Life on the farm goes on. We are accepting helpers and a few have come. We have had the help of family most weekends for some time. We are seeing the end of the sugar snap peas and favas and we wait for the time consuming cherry tomatoes and beans. If you have time to
contribute to this community supported agriculture project please do reach out.

Here are a few recipes to make with your favas, this is the first and likely only week you will see them as they have tumbled to the ground with the rains and we have fall crops to get in the ground.

Braised whole-pod fava beans with dill
Fava beans are a culinary highlight of spring, but double shelling them takes time. Very young favas though can be eaten pod and all.

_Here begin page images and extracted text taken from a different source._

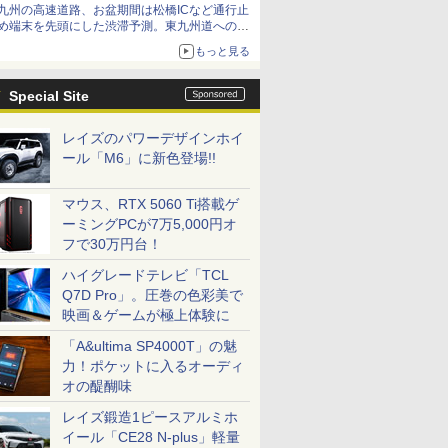
九州の高速道路、お盆期間は松橋ICなど通行止
め端末を先頭にした渋滞予測。東九州道への迂
回は料金調整を実施
もっと見る
Special Site
レイズのパワーデザインホイ
ール「M6」に新色登場!!
マウス、RTX 5060 Ti搭載ゲ
ーミングPCが7万5,000円オ
フで30万円台！
ハイグレードテレビ「TCL
Q7D Pro」。圧巻の色彩美で
映画＆ゲームが極上体験に
「A&ultima SP4000T」の魅
力！ポケットに入るオーディ
オの醍醐味
レイズ鍛造1ピースアルミホ
イール「CE28 N-plus」軽量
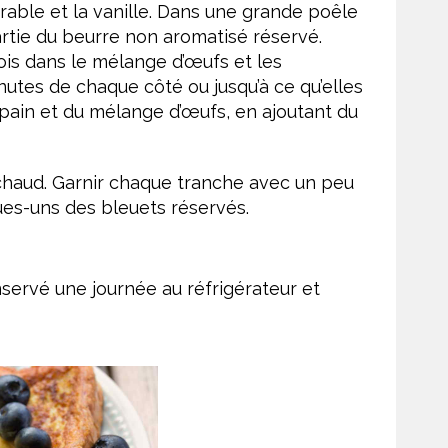
érable et la vanille. Dans une grande poêle
artie du beurre non aromatisé réservé.
ois dans le mélange d’œufs et les
inutes de chaque côté ou jusqu’à ce qu’elles
pain et du mélange d’œufs, en ajoutant du
 chaud. Garnir chaque tranche avec un peu
es-uns des bleuets réservés.
nservé une journée au réfrigérateur et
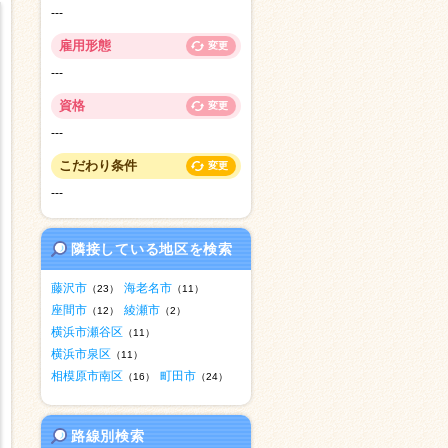
---
雇用形態
変更
---
資格
変更
---
こだわり条件
変更
---
隣接している地区を検索
藤沢市
海老名市
（23）
（11）
座間市
綾瀬市
（12）
（2）
横浜市瀬谷区
（11）
横浜市泉区
（11）
相模原市南区
町田市
（16）
（24）
路線別検索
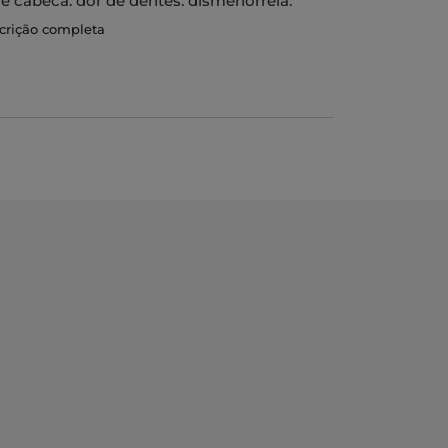
de cabeça, dor de dentes, dismenorreia,
scrição completa
e mantém-se até 12 horas.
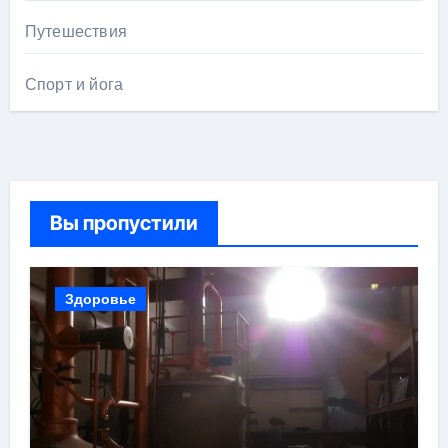
Путешествия
Спорт и йога
Вы пропустили
Здоровье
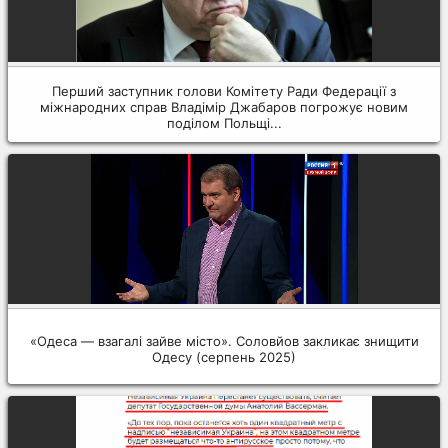
Перший заступник голови Комітету Ради Федерації з
міжнародних справ Владімір Джабаров погрожує новим
поділом Польщі...
«Одеса — взагалі зайве місто». Соловйов закликає знищити
Одесу (серпень 2025)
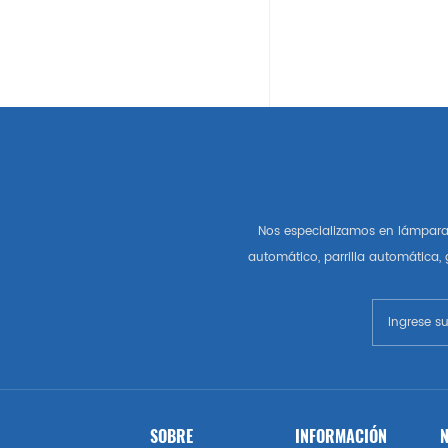
Auto Partes Americanas
Gm
Chevrolet
Chrysler
Nos especializamos en lámpara 
Autopartes Del Mercado De
automático, parrilla automática,
Estados Unidos
Esquivar
Gmc
Vado
SOBRE
INFORMACIÓN
N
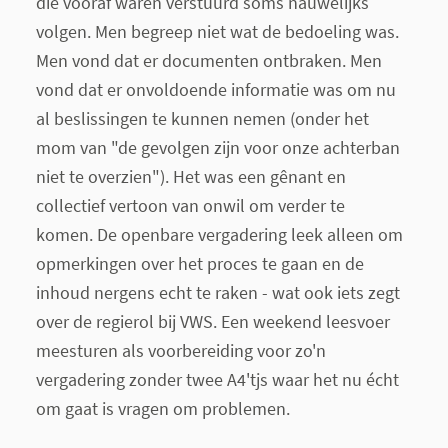
die vooraf waren verstuurd soms nauwelijks
volgen. Men begreep niet wat de bedoeling was.
Men vond dat er documenten ontbraken. Men
vond dat er onvoldoende informatie was om nu
al beslissingen te kunnen nemen (onder het
mom van "de gevolgen zijn voor onze achterban
niet te overzien"). Het was een gênant en
collectief vertoon van onwil om verder te
komen. De openbare vergadering leek alleen om
opmerkingen over het proces te gaan en de
inhoud nergens echt te raken - wat ook iets zegt
over de regierol bij VWS. Een weekend leesvoer
meesturen als voorbereiding voor zo'n
vergadering zonder twee A4'tjs waar het nu écht
om gaat is vragen om problemen.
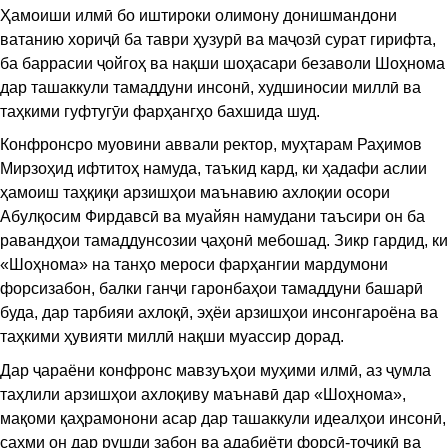
Ҳамоиши илмӣ бо иштироки олимону донишмандони
ватанию хориҷӣ ба таври ҳузурӣ ва маҷозӣ сурат гирифта,
ба баррасии ҷойгоҳ ва нақши шоҳасари безаволи Шоҳнома
дар ташаккули тамаддуни инсонӣ, худшиносии миллӣ ва
таҳкими гуфтугӯи фарҳангҳо бахшида шуд.
Конфронсро муовини аввали ректор, муҳтарам Раҳимов
Мирзоҳид ифтитоҳ намуда, таъкид кард, ки ҳадафи аслии
ҳамоиш таҳқиқи арзишҳои маънавию ахлоқии осори
Абулқосим Фирдавсӣ ва муайян намудани таъсири он ба
равандҳои тамаддунсозии ҷаҳонӣ мебошад. Зикр гардид, ки
«Шоҳнома» на танҳо мероси фарҳангии мардумони
форсизабон, балки ганҷи гаронбаҳои тамаддуни башарӣ
буда, дар тарбияи ахлоқӣ, эҳёи арзишҳои инсонгароёна ва
таҳкими ҳувияти миллӣ нақши муассир дорад.
Дар ҷараёни конфронс мавзуъҳои муҳими илмӣ, аз ҷумла
таҳлили арзишҳои ахлоқиву маънавӣ дар «Шоҳнома»,
мақоми қаҳрамонони асар дар ташаккули идеалҳои инсонӣ,
саҳми он дар рушди забон ва адабиёти форсӣ-тоҷикӣ ва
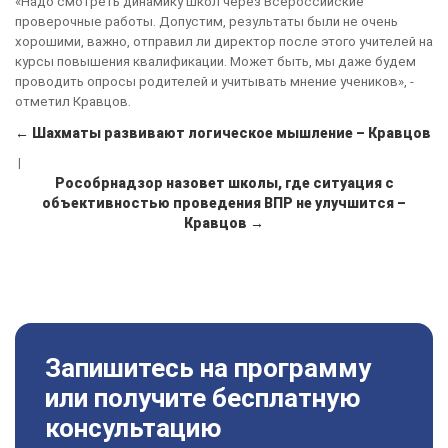
«Надо смотреть динамику школ через Всероссийские
проверочные работы. Допустим, результаты были не очень
хорошими, важно, отправил ли директор после этого учителей на
курсы повышения квалификации. Может быть, мы даже будем
проводить опросы родителей и учитывать мнение учеников», -
отметил Кравцов.
← Шахматы развивают логическое мышление – Кравцов
|
Рособрнадзор назовет школы, где ситуация с
объективностью проведения ВПР не улучшится –
Кравцов →
Запишитесь на программу
или получите бесплатную
консультацию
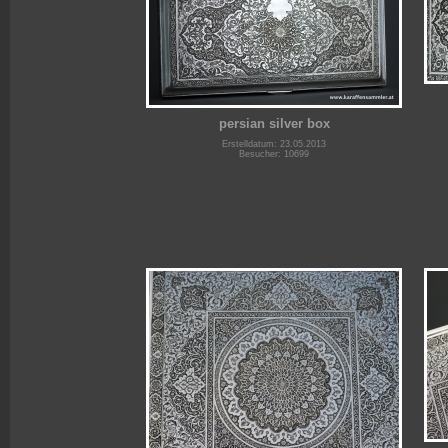
persian silver box
Erstelldatum: 23.05.2013
Besucher: 10699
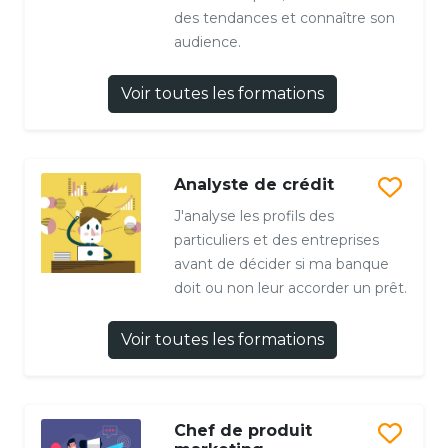
des tendances et connaître son
audience.
Voir toutes les formations
Analyste de crédit
J'analyse les profils des
particuliers et des entreprises
avant de décider si ma banque
doit ou non leur accorder un prêt.
Voir toutes les formations
Chef de produit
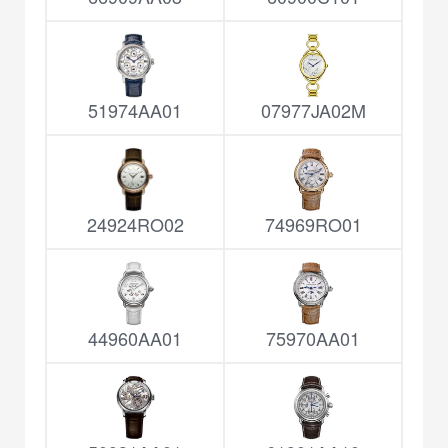
51974AA01
07977JA02M
24924RO02
74969RO01
44960AA01
75970AA01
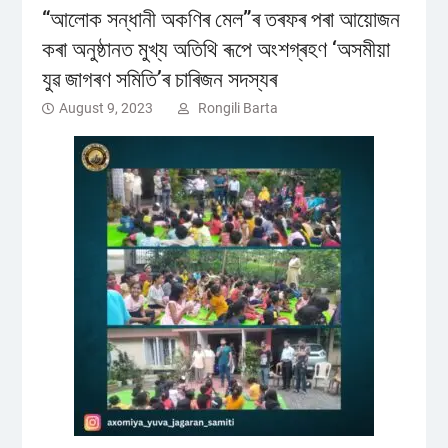
“আলোক সন্ধানী অকণিৰ মেল”ৰ তৰফৰ পৰা আয়োজন
কৰা অনুষ্ঠানত মুখ্য অতিথি ৰূপে অংশগ্ৰহণ ‘অসমীয়া
যুৱ জাগৰণ সমিতি’ৰ চাৰিজন সদস্যৰ
August 9, 2023
Rongili Barta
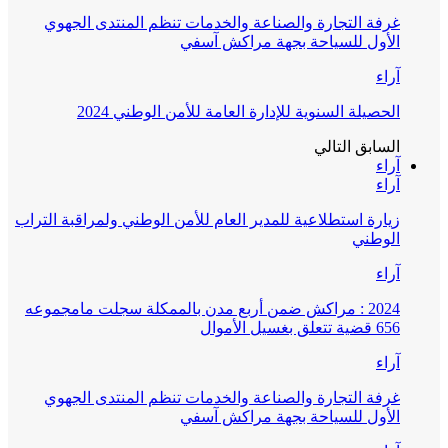
غرفة التجارة والصناعة والخدمات تنظم المنتدى الجهوي
الأول للسياحة بجهة مراكش آسفي
آراء
الحصيلة السنوية للإدارة العامة للأمن الوطني 2024
السابق
التالي
آراء
آراء
زيارة استطلاعية للمدير العام للأمن الوطني ولمراقبة التراب
الوطني
آراء
2024 : مراكش ضمن أربع مدن بالممكلة سجلت مامجموعه
656 قضية تتعلق بغسيل الأموال
آراء
غرفة التجارة والصناعة والخدمات تنظم المنتدى الجهوي
الأول للسياحة بجهة مراكش آسفي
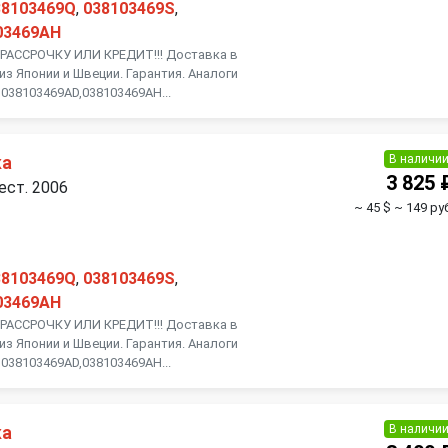
38103469Q
,
038103469S
,
03469AH
АССРОЧКУ ИЛИ КРЕДИТ!!! Доставка в
из Японии и Швеции. Гарантия. Аналоги
038103469AD,038103469AH...
В наличи
ка
3 825 
ест. 2006
~ 45 $
~ 149 руб
38103469Q
,
038103469S
,
03469AH
АССРОЧКУ ИЛИ КРЕДИТ!!! Доставка в
из Японии и Швеции. Гарантия. Аналоги
038103469AD,038103469AH...
В наличи
ка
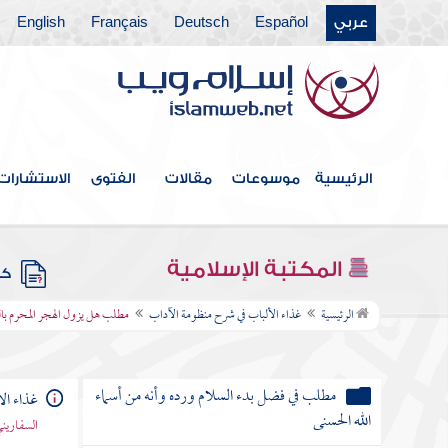
عربي
Español
Deutsch
Français
English
مطلب للمسلم على المسلم أن يستر
عورته
مطلب في هجر من يدعو لأمر مضل
الرئيسية
موسوعات
مقالات
الفتوى
الاستشارات
مطلب في حظر انتفاء التسليم فوق
ثلاثة
المكتبة الإسلامية
كتب
مطلب هل يزول الهجر المحرم
الرئيسية
غذاء الألباب في شرح منظومة الآداب
مطلب هل يزول الهجر المحرم با
بالسلام
مطلب في فضل بدء السلام ورده وأنه من أسماء
غذاء ال
الله الحسنى
السفاريني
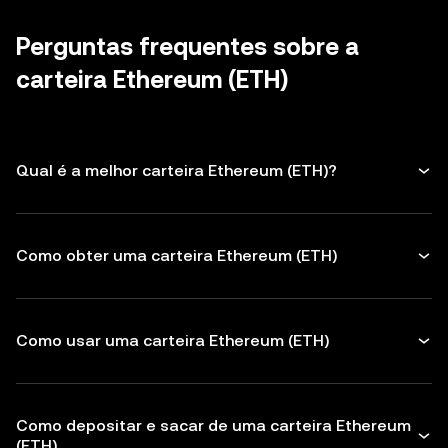
tenha cuidado com mensagens não
tokens para proteger seu Ethereum.
solicitadas.
Certifique-se de verificar os endereços dos
Perguntas frequentes sobre a
destinatários antes de fazer qualquer
carteira Ethereum (ETH)
transação
Qual é a melhor carteira Ethereum (ETH)?
Como obter uma carteira Ethereum (ETH)
Como usar uma carteira Ethereum (ETH)
Como depositar e sacar de uma carteira Ethereum
(ETH)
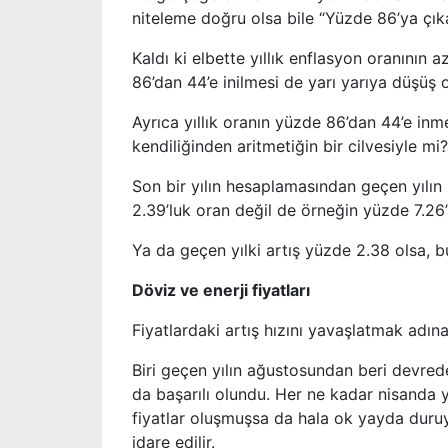
niteleme doğru olsa bile “Yüzde 86’ya çı
Kaldı ki elbette yıllık enflasyon oranının 
86’dan 44’e inilmesi de yarı yarıya düşüş 
Ayrıca yıllık oranın yüzde 86’dan 44’e in
kendiliğinden aritmetiğin bir cilvesiyle mi
Son bir yılın hesaplamasından geçen yılın 
2.39’luk oran değil de örneğin yüzde 7.26’l
Ya da geçen yılki artış yüzde 2.38 olsa, b
Döviz ve enerji fiyatları
Fiyatlardaki artış hızını yavaşlatmak adın
Biri geçen yılın ağustosundan beri devre
da başarılı olundu. Her ne kadar nisanda y
fiyatlar oluşmuşsa da hala ok yayda duruy
idare edilir.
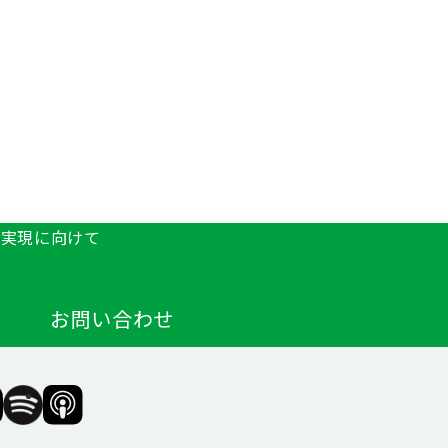
の実現に向けて
お問い合わせ
F（一
SIIF（一
SIIF（一
般財
般財
団法
団法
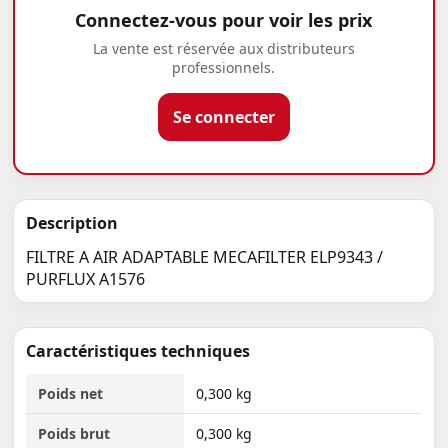
Connectez-vous pour voir les prix
La vente est réservée aux distributeurs
professionnels.
Se connecter
Description
FILTRE A AIR ADAPTABLE MECAFILTER ELP9343 /
PURFLUX A1576
Caractéristiques techniques
Poids net
0,300 kg
Poids brut
0,300 kg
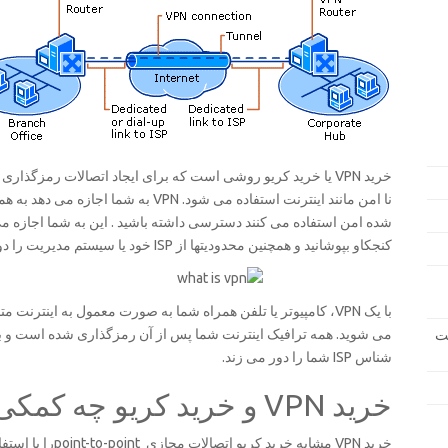
نا امن مانند اینترنت استفاده می شود. VPN
شده امن استفاده می کنند دسترسی داشته باشید . این به شما اجازه می
کنجکاو بپوشانید و همچنین محدودیتها از ISP خود یا سیستم مدیریت را دور بزنید.
می شوید. همه ترافیک اینترنت شما پس از آن رمزگذاری شده است و به
یت
شناس ISP شما را دور می زند.
خرید VPN و خرید کریو چه کمکی میکند؟
خرید VPN مشابه خری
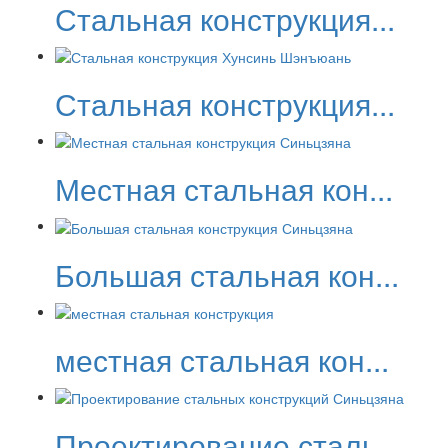
Стальная конструкция...
Стальная конструкция...
Местная стальная кон...
Большая стальная кон...
местная стальная кон...
Проектирование сталь...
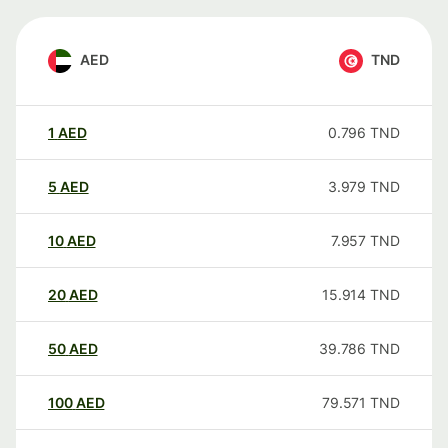
AED
TND
1
AED
0.796
TND
5
AED
3.979
TND
10
AED
7.957
TND
20
AED
15.914
TND
50
AED
39.786
TND
100
AED
79.571
TND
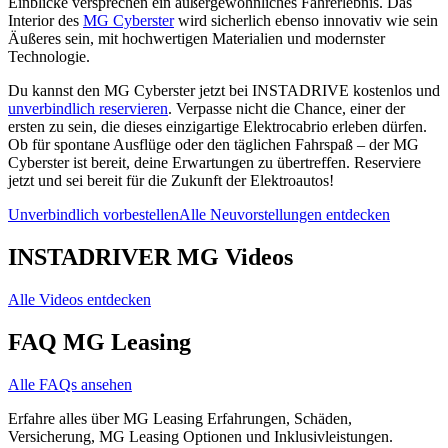
Einblicke versprechen ein außergewöhnliches Fahrerlebnis. Das
Interior des
MG Cyberster
wird sicherlich ebenso innovativ wie sein
Äußeres sein, mit hochwertigen Materialien und modernster
Technologie.
Du kannst den MG Cyberster jetzt bei INSTADRIVE kostenlos und
unverbindlich reservieren
. Verpasse nicht die Chance, einer der
ersten zu sein, die dieses einzigartige Elektrocabrio erleben dürfen.
Ob für spontane Ausflüge oder den täglichen Fahrspaß – der MG
Cyberster ist bereit, deine Erwartungen zu übertreffen. Reserviere
jetzt und sei bereit für die Zukunft der Elektroautos!
Unverbindlich vorbestellen
Alle Neuvorstellungen entdecken
INSTADRIVER MG Videos
Alle Videos entdecken
FAQ MG Leasing
Alle FAQs ansehen
Erfahre alles über MG Leasing Erfahrungen, Schäden,
Versicherung, MG Leasing Optionen und Inklusivleistungen.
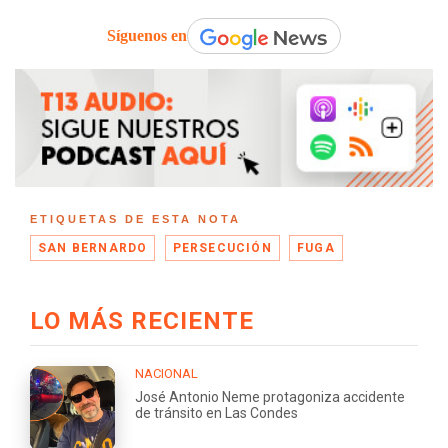
Síguenos en
ETIQUETAS DE ESTA NOTA
SAN BERNARDO
PERSECUCIÓN
FUGA
LO MÁS RECIENTE
NACIONAL
José Antonio Neme protagoniza accidente
de tránsito en Las Condes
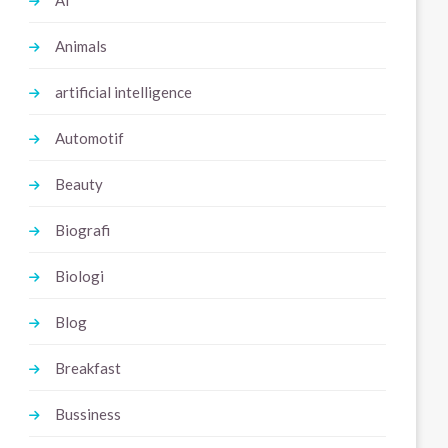
Ai
Animals
artificial intelligence
Automotif
Beauty
Biografi
Biologi
Blog
Breakfast
Bussiness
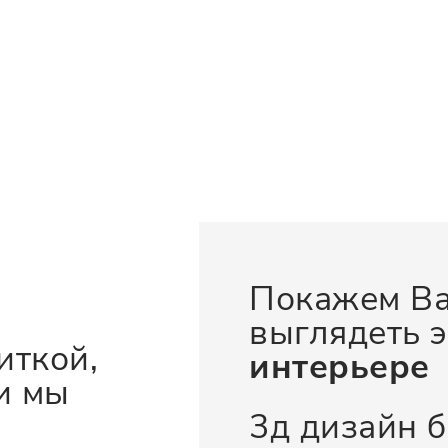
Покажем Ва
выглядеть э
иткой,
интерьере
и мы
3д дизайн 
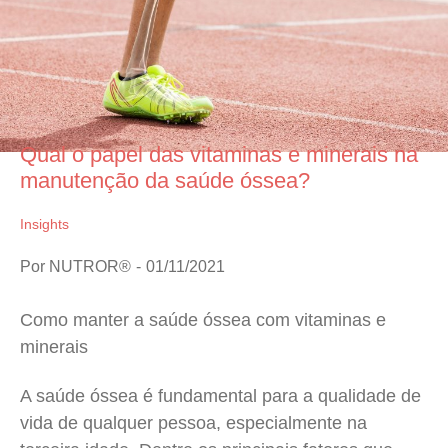
Qual o papel das vitaminas e minerais na
manutenção da saúde óssea?
Insights
Por
NUTROR®
01/11/2021
Como manter a saúde óssea com vitaminas e
minerais
A saúde óssea é fundamental para a qualidade de
vida de qualquer pessoa, especialmente na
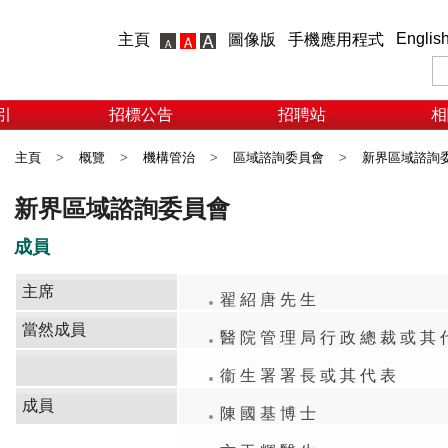
Englis
主頁
圖像版
手機應用程式
引
招標公告
招聘站
相
主頁
>
概覽
>
機構管治
>
區域諮詢委員會
>
新界區域諮詢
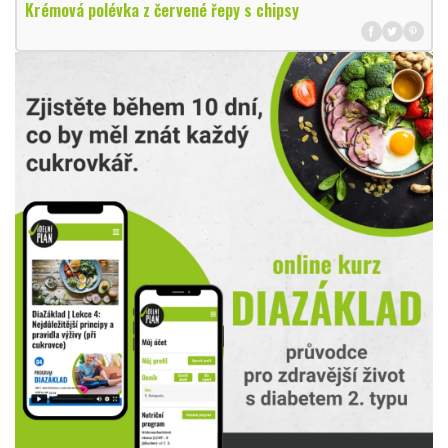
Krémová polévka z červené řepy s chipsy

Prep time and cook time: 45 minutes
Makes six servings
1/3 cup olive oil
1 sweet onion, halved and thinly sliced
1 ½ pounds fava bean pods, ends trimmed and strings removed
¾ teaspoon salt
1 tablespoon sugar
¼ cup dill, plus 1 tablespoon for garnish
Plain whole-milk or Greek style yogurt

We made this soup and it was delicious, even better the next day as a cold soup.

https://cooking.nytimes.com/recipes/1014646-tomato-fennel-soup-with-brie-toasts

We are transforming the farm this week. Cleaning up areas that were a mess for years, reclaiming the ornamental gardens and putting in the plants that we bought from a retiring neighbor. We continue.